Recursion occurs when some difference within a system propagates through the system in a way that affects the process by which the original difference was created. At the lowest level, a recursive system is self-directive (hence the term “cybernetics,” from the Greek for “the art of steering,” refers to the modern study of recursive systems). This is because a system’s next “move” is dependent upon feedback loops that carry forward differences inherent in its current state. This is the first half of recursion: how things are now changes how things will (and can) be. The second half of the recursion is that how things will be also changes how things are now. I state it this way to make the paradoxical nature of recursive systems unavoidable from the beginning. We’ll return to this later.
There are many types of recursive systems. On the simpler side of things, we have already seen that even a mathematical formula can be recursive. Many physical technologies rely upon recursive connections. Global climate, for example, is a massively recursive system, with many nested and interweaving layers of activity, each of which dynamically affects others through from sea currents to air temperatures to local weather. But there are plenty of mathematical formulas and physical systems that are not recursive as well. On the more complex side of things, however, all life, from the simplest single-celled organism on up, is recursive. In a very direct way, life itself can be illuminated through precisely its endlessly diverse embodiments of the principle of recursion. Within the domain of living beings recursion is integral to the bringing forth of ever more complex forms and potentials. Plants operate recursively, but animals exhibit a greater range, complexity, and diversity of recursive interactions. Human beings are even more recursively complex. In human beings recursivity is exemplified not just in terms of physiology, but also in terms of what is possible for us epistemologically. This is true unconsciously for animals, who have their own kind of knowing that is self-directed (and the animal kingdom as a whole exhibits a very wide range of types and levels of self-direction). Humans are unique in that not only is our epistemology open to self-direction, we can become conscious of this self direction itself, and thus add another, higher level of recursion into the mix.

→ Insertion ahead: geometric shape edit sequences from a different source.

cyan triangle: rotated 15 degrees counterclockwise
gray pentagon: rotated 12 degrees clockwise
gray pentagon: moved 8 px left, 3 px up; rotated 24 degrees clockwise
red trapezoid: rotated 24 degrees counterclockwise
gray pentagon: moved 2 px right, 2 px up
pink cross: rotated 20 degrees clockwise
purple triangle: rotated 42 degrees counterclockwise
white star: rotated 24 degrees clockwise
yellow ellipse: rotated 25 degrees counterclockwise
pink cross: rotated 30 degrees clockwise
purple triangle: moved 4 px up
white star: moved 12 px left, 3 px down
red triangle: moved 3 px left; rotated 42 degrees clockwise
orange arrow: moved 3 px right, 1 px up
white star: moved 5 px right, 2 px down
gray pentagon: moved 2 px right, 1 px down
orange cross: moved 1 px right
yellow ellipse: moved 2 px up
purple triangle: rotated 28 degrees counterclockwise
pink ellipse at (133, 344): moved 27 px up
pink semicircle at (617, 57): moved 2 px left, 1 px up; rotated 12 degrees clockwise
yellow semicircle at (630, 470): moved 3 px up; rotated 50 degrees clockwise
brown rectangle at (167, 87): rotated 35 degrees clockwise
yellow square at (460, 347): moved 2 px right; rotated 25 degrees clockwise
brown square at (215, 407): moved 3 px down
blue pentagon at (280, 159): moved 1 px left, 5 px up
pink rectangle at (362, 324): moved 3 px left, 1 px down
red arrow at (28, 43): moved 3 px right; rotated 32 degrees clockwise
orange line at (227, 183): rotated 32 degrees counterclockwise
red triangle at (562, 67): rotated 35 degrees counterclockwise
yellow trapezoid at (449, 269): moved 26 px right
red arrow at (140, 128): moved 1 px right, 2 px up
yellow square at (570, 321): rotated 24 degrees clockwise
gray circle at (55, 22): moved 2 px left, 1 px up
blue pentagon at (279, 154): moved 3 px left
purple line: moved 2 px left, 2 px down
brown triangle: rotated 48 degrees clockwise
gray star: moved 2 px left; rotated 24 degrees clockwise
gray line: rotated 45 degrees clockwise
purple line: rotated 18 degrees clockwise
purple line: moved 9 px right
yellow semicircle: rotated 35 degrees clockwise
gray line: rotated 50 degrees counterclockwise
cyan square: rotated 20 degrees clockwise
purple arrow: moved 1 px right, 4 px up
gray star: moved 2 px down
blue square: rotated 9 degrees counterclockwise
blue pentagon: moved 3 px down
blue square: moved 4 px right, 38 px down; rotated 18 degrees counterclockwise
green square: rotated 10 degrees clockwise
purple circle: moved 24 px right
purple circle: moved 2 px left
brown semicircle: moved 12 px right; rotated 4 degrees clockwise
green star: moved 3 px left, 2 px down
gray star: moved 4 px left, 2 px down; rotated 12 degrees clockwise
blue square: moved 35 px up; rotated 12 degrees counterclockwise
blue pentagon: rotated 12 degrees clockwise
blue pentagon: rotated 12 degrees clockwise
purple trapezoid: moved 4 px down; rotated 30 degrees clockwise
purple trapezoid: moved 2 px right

This difference is vital to understanding and working with change in new ways. We are already self-directed, recursively operating beings. With respect to how we know, for the most part these self-directed processes take place by virtue of parts of ourselves that we are not consciously attentive to, or are only attentive to in very select moments. What this means is that to the extent that the recursive relation between our current state and our next move remains determined by primarily unconscious or semi-conscious processes, we are literally slaves to ourselves.